Among the entries below, copy only the span from the line containing "international, M. Juan" through the line containing "con dao hai". Do so exactly, and skip the pictures.

### Data provided
_ _ _ _ _ _ _
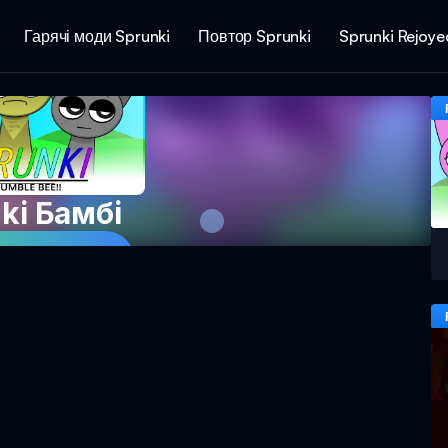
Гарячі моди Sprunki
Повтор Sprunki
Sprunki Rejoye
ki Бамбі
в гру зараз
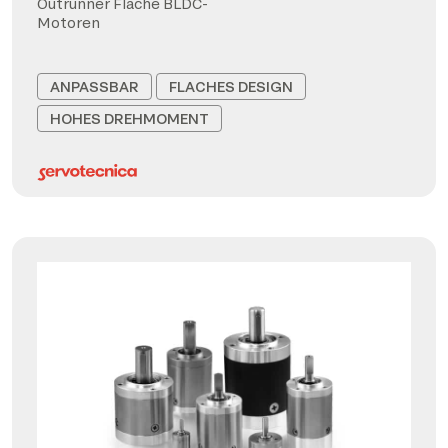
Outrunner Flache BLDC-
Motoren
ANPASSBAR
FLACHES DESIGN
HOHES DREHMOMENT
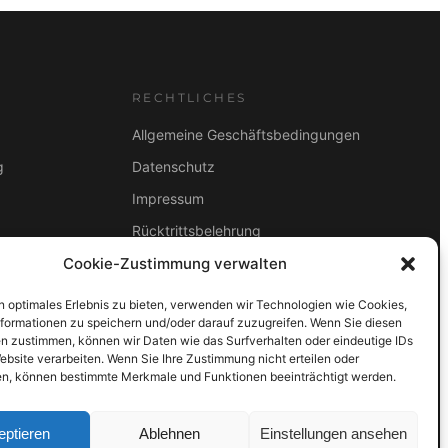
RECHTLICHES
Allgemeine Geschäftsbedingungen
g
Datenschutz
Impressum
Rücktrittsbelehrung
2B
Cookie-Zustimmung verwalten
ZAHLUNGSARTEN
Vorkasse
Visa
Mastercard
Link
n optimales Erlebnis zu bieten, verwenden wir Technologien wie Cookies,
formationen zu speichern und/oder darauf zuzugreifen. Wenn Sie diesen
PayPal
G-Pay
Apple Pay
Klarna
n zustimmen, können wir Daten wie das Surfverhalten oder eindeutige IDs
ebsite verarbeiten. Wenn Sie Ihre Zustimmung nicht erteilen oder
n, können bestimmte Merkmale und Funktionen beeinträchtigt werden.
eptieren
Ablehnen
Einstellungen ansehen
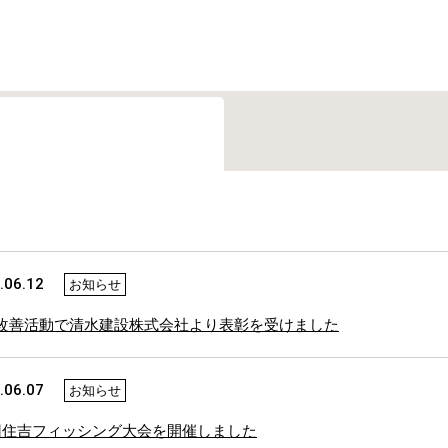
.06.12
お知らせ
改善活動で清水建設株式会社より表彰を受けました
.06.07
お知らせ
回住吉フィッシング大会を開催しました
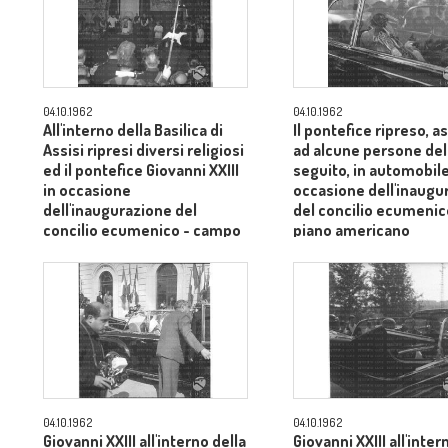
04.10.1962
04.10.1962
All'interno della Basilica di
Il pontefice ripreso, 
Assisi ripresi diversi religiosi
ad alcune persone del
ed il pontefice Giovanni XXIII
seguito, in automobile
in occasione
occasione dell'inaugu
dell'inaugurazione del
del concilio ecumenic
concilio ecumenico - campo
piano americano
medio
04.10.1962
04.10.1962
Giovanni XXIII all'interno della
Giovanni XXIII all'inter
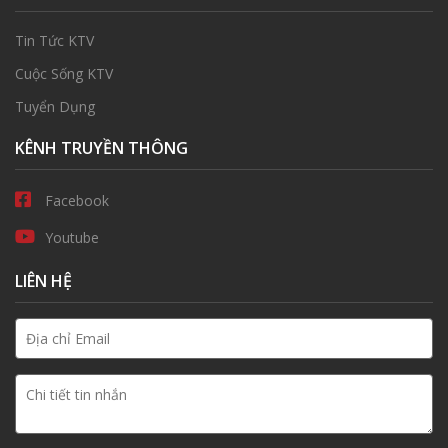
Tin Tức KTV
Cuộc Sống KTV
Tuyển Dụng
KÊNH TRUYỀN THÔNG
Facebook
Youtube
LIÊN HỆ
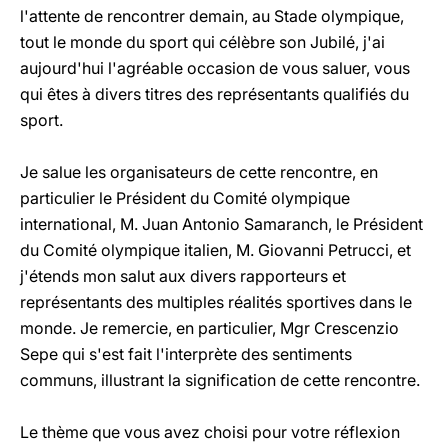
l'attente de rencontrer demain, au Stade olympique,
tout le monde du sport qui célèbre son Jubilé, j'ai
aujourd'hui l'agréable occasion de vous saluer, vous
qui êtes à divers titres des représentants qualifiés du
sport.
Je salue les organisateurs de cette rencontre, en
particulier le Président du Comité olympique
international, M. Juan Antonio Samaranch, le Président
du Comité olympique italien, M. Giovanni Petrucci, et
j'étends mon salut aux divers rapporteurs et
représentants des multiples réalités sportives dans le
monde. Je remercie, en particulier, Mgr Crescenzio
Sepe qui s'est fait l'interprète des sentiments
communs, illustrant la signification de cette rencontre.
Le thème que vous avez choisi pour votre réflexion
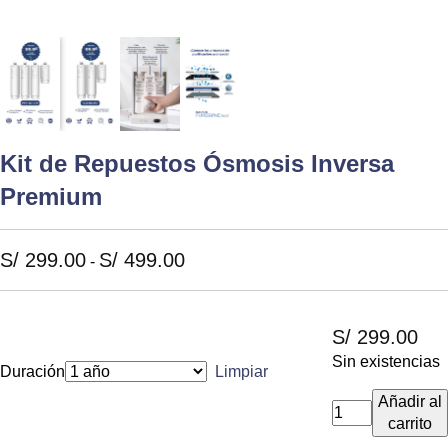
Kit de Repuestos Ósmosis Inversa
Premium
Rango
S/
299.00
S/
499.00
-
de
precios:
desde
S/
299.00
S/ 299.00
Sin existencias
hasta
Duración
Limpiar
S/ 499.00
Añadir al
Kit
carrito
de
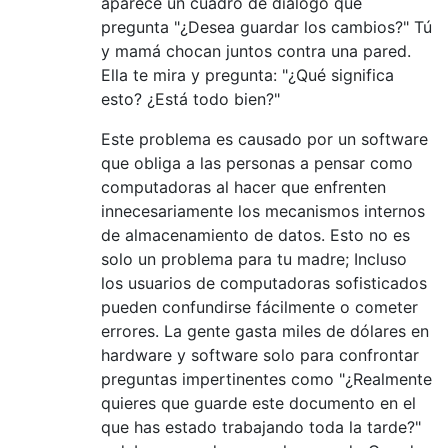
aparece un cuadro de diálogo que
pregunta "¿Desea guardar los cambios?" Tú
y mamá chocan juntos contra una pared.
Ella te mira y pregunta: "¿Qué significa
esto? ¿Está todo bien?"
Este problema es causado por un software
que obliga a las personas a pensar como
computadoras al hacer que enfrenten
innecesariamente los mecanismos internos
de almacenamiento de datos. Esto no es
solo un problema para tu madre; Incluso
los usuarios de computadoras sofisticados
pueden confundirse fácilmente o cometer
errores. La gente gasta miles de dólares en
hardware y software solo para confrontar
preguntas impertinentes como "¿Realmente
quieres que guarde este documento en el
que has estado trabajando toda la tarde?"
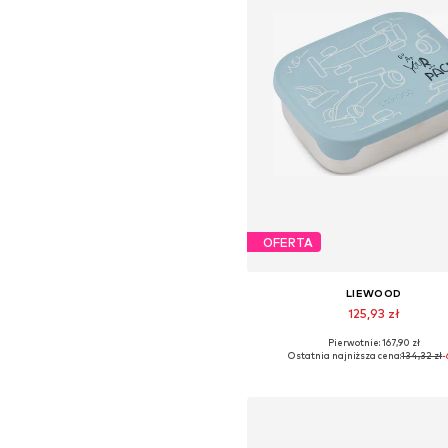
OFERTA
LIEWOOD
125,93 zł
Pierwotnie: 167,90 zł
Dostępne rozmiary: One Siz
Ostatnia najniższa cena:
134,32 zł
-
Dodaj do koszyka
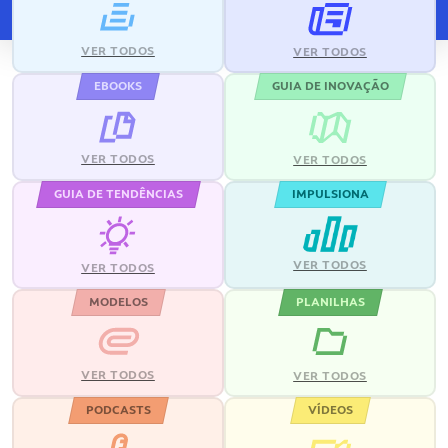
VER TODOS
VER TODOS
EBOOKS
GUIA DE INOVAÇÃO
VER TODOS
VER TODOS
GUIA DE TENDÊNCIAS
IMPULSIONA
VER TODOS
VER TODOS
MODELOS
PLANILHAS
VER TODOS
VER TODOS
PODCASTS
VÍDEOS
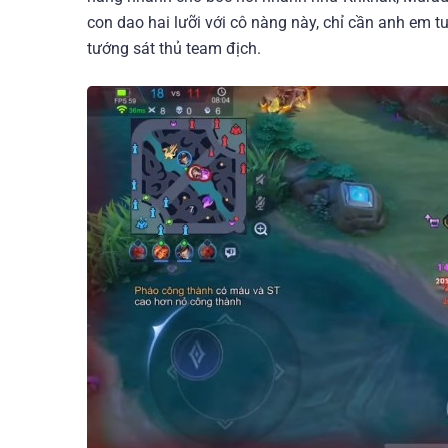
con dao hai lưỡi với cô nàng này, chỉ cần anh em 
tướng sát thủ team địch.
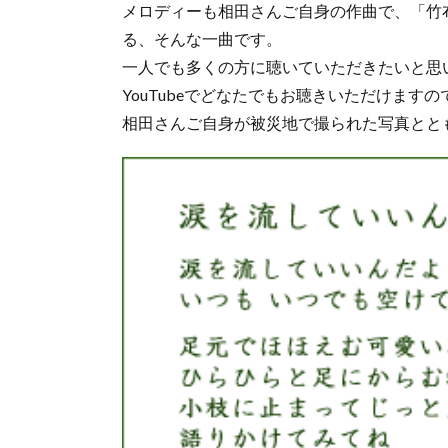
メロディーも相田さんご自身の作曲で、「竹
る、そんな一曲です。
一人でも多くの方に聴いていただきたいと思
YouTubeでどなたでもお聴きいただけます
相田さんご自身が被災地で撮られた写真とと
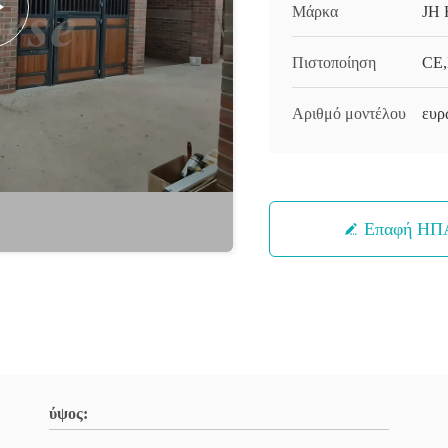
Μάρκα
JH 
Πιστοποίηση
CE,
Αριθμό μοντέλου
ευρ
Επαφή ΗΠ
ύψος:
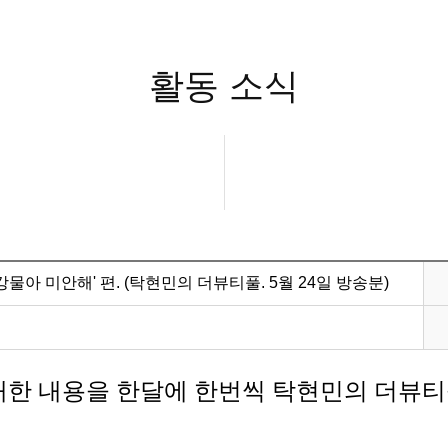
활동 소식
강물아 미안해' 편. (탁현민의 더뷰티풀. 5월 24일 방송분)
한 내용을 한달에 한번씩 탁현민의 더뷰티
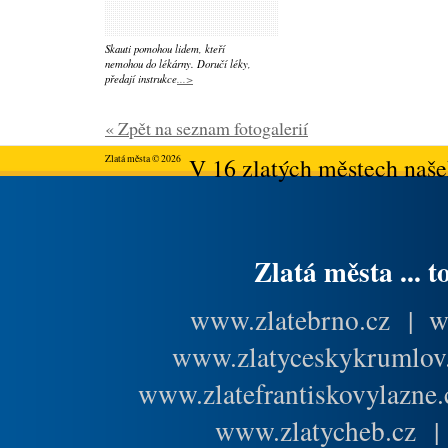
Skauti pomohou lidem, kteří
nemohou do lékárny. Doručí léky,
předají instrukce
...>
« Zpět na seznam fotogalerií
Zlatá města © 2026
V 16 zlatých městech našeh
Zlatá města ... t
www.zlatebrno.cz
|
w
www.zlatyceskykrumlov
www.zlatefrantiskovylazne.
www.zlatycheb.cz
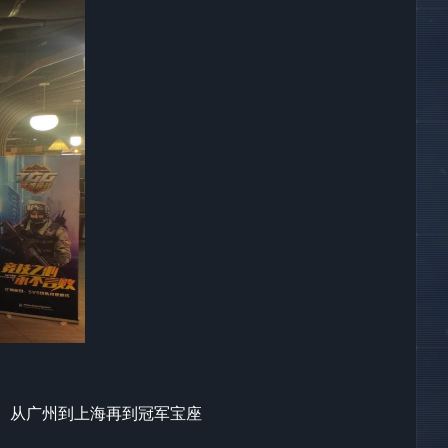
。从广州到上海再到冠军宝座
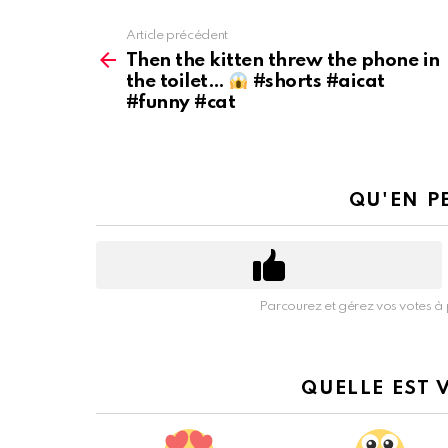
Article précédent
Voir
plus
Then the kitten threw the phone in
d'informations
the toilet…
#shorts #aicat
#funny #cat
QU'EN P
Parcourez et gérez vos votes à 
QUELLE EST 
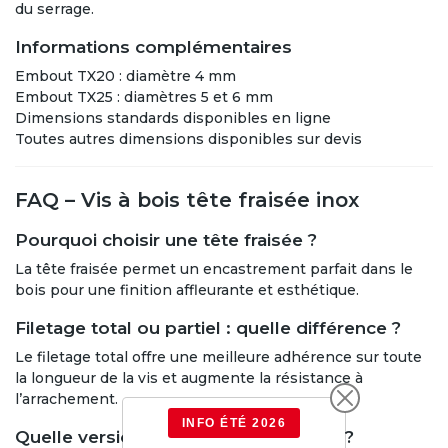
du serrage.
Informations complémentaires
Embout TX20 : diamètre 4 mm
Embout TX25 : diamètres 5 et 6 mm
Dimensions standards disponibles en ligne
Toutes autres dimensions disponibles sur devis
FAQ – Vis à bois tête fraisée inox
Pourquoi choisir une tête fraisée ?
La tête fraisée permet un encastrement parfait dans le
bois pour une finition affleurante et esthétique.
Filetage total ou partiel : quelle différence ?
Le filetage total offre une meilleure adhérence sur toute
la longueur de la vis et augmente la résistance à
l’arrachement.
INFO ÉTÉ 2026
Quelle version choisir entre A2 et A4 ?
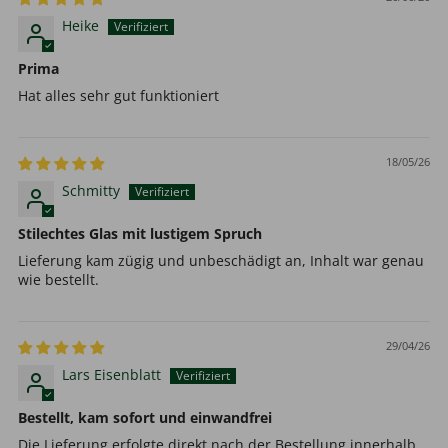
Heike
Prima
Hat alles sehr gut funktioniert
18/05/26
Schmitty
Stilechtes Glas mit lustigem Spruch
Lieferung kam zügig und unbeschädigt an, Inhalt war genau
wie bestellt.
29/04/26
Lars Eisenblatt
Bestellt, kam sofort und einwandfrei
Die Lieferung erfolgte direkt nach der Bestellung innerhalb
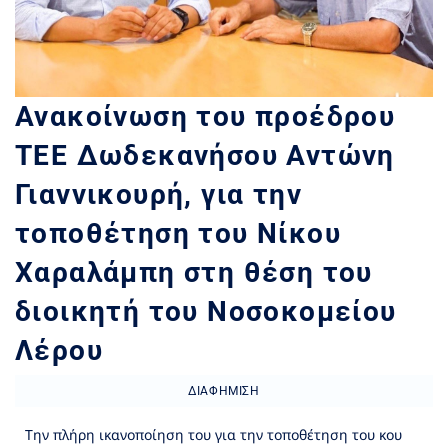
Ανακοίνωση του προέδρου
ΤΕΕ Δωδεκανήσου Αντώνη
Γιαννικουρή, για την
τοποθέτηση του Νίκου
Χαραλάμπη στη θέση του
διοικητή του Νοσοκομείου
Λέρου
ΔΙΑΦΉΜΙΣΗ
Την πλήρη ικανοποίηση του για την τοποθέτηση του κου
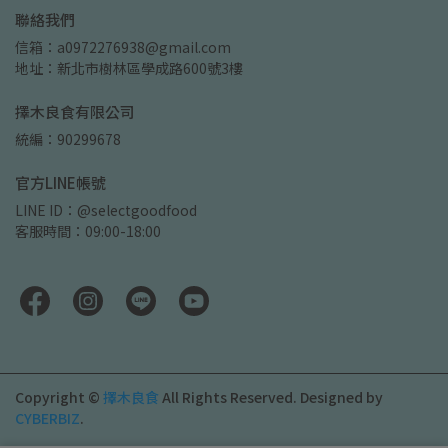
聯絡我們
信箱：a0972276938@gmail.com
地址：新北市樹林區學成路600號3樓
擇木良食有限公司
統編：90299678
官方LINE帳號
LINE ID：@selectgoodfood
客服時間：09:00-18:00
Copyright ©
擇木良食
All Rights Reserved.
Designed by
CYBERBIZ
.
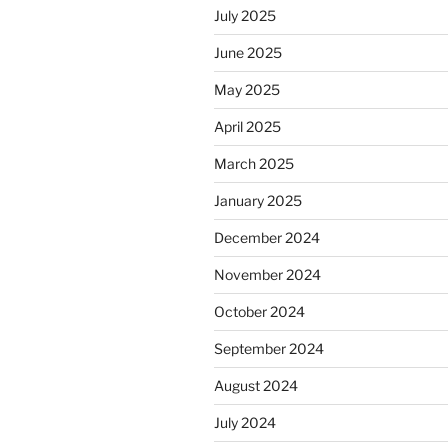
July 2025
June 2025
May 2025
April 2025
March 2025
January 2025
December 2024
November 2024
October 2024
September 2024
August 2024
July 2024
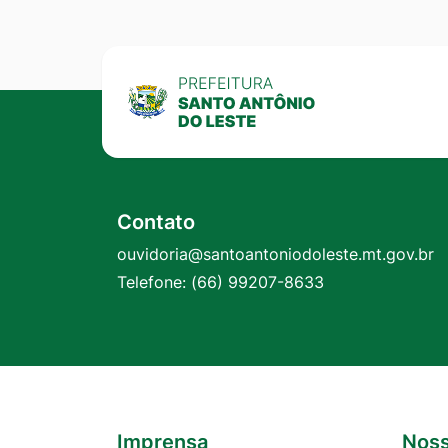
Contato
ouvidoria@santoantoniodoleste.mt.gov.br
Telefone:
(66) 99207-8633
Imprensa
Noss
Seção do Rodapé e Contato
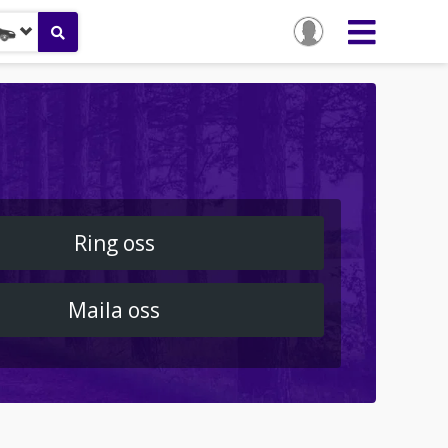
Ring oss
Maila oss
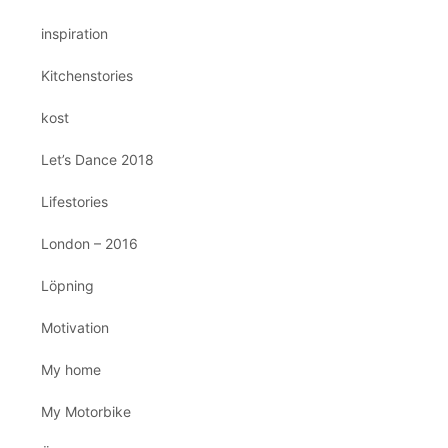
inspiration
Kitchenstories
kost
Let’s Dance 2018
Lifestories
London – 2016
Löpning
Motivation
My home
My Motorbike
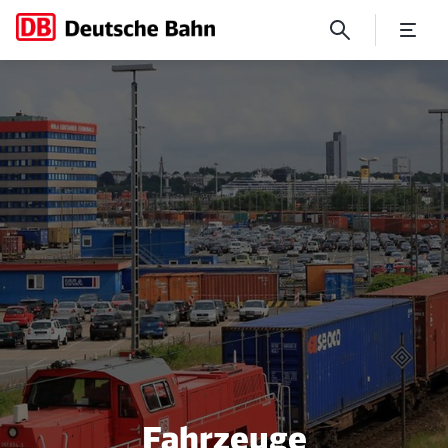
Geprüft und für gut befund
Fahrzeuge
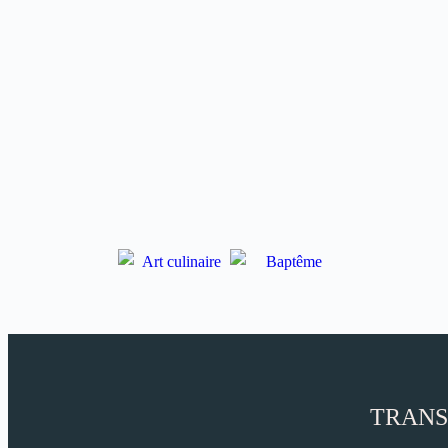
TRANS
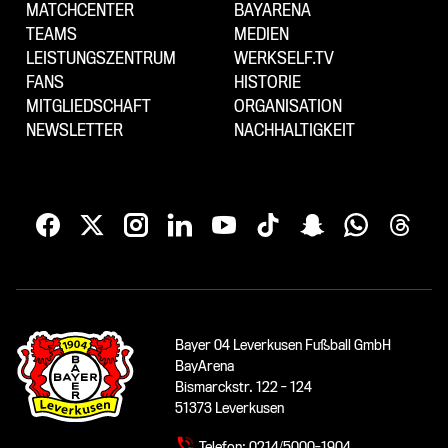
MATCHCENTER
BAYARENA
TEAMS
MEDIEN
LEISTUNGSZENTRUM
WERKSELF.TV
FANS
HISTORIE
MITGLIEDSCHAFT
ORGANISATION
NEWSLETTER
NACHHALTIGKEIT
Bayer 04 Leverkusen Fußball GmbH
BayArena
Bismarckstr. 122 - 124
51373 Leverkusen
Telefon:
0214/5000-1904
_ _ _ _ _ _ _
### Your response
international, M. Juan Antonio Samaranch, le Président
du Comité olympique italien, M. Giovanni Petrucci, et
j'étends mon salut aux divers rapporteurs et
représentants des multiples réalités sportives dans le
monde. Je remercie, en particulier, Mgr Crescenzio
Sepe qui s'est fait l'interprète des sentiments
communs, illustrant la signification de cette rencontre.
Le thème que vous avez choisi pour votre réflexion
Kit de Repuestos Ósmosis Inversa
Premium
Rango
S/
299.00
S/
499.00
-
de
precios:
desde
S/
299.00
S/ 299.00
Sin existencias
hasta
Duración
Limpiar
S/ 499.00
Añadir al
Kit
carrito
de
aparece un cuadro de diálogo que
pregunta "¿Desea guardar los cambios?" Tú
y mamá chocan juntos contra una pared.
Ella te mira y pregunta: "¿Qué significa
esto? ¿Está todo bien?"
Este problema es causado por un software
que obliga a las personas a pensar como
computadoras al hacer que enfrenten
innecesariamente los mecanismos internos
de almacenamiento de datos. Esto no es
solo un problema para tu madre; Incluso
los usuarios de computadoras sofisticados
pueden confundirse fácilmente o cometer
errores. La gente gasta miles de dólares en
hardware y software solo para confrontar
preguntas impertinentes como "¿Realmente
quieres que guarde este documento en el
que has estado trabajando toda la tarde?"
OFERTA
LIEWOOD
125,93 zł
Pierwotnie: 167,90 zł
Dostępne rozmiary: One Siz
Ostatnia najniższa cena:
134,32 zł
-
Dodaj do koszyka
VER TODOS
VER TODOS
EBOOKS
GUIA DE INOVAÇÃO
VER TODOS
VER TODOS
GUIA DE TENDÊNCIAS
IMPULSIONA
VER TODOS
VER TODOS
MODELOS
PLANILHAS
VER TODOS
VER TODOS
PODCASTS
VÍDEOS
con dao hai lưỡi với cô nàng này, chỉ cần anh em 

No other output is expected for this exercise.